Acoustic analysis and reliability.
Acoustic analyses were completed using Praat [75]. Productions were transcribed and segmented by utterance, word, and vowel in TextGrids using auditory and visual information. Trained research assistants who met in-lab reliability standards completed all coding. A Praat script extracted duration (ms), maximum f0 (Hz), and maximum vocal intensity (dB) for each target vowel (utterance and word were extracted to align vowel values with the full utterance and corresponding word for the vowel). Maximum/peak f0 and intensity were selected to ensure comparability with previous lexical stress studies [12,64]. F0 in Hertz was converted to the equivalent rectangular bandwidth (ERB-rate) scale, which more closely reflects psychoacoustic perception than raw Hz [76].
Normalized PVIs were calculated for duration, intensity, and f0 using the equation: PVI = 100 x [(dk – dk+1)/ ((dk + dk+1)/2)], where d is the duration/intensity/f0 of the kth syllable [77]. Normalized PVI controls for individual differences in speech rate and f0 variability (e.g., sex, gender, or age). Positive PVIs indicate trochaic (SW) patterns, negative PVIs indicate iambic (WS) patterns, and larger absolute values reflect stronger stress contrastivity.
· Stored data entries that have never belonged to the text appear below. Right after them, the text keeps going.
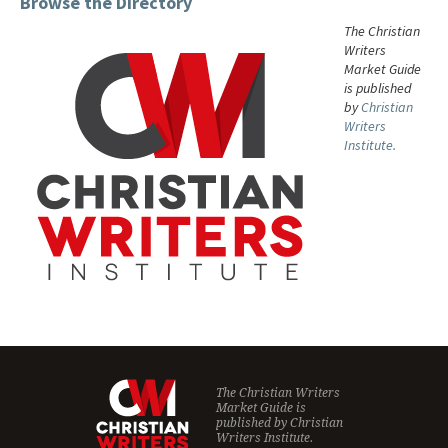
Browse the Directory
The Christian
Writers
Market Guide
is published
by
Christian
Writers
Institute.
The Christian Writers
Market Guide is
published by
Christian
Writers Institute.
NLS expressive items were coded as sentence-medial or sentence-final, since utterance position affects acoustic measures (e.g., phrase final lengthening, boundary rises). For comparability, analyses focused on NLS sentence-final productions and PEPS-C isolated words, both occurring at prosodic boundaries. Pitch rises were observed in ~50 NLS sentence-final tokens. Re-running models without these data did not alter the results, so all data were retained.
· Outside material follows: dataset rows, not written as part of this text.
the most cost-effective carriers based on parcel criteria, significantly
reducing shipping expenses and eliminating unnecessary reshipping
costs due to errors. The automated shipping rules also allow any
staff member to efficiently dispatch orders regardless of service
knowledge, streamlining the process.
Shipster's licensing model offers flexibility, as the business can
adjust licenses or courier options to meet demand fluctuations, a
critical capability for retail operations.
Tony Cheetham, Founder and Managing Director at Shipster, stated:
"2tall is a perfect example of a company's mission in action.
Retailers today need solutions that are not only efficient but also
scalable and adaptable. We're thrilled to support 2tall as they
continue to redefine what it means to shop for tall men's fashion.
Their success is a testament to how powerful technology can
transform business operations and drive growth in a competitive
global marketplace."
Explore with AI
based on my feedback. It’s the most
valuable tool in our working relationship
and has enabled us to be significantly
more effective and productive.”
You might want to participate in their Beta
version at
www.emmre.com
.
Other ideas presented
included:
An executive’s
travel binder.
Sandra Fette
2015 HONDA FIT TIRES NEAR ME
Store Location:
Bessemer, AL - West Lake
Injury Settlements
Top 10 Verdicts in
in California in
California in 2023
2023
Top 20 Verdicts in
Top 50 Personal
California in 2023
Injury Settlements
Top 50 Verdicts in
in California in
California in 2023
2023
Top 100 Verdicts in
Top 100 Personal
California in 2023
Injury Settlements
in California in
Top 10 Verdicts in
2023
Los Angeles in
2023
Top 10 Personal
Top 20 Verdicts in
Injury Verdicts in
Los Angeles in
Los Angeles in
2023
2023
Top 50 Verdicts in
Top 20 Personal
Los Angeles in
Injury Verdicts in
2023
A second rater coded a randomly selected 15% of samples to assess acoustic reliability. Agreement on vowel boundary placement was evaluated using intraclass correlation coefficients (ICC) and absolute average point-to-point differences (APD). ICC(2,1) across 224 items was 0.89 (95% CI [0.87, 0.91], p < 0.001), indicating high inter-rater reliability. APD for vowel duration was 15.05 ms (SD = 32.30 ms). F0 values were extracted within these boundaries. Perceptual scoring reliability is reported separately in the Results section alongside psychometric analyses.
Statistical analyses.
All analyses were conducted in R [78] using tidyverse, dplyr, lme4, ggplot2, emmeans, and viridis (for color-blind friendly palettes) [79–84]. Assumptions were checked for each model, ensuring model appropriateness. Analytic approaches varied by research question and included descriptive analyses, reliability statistics, correlation analyses, and mixed effects modeling.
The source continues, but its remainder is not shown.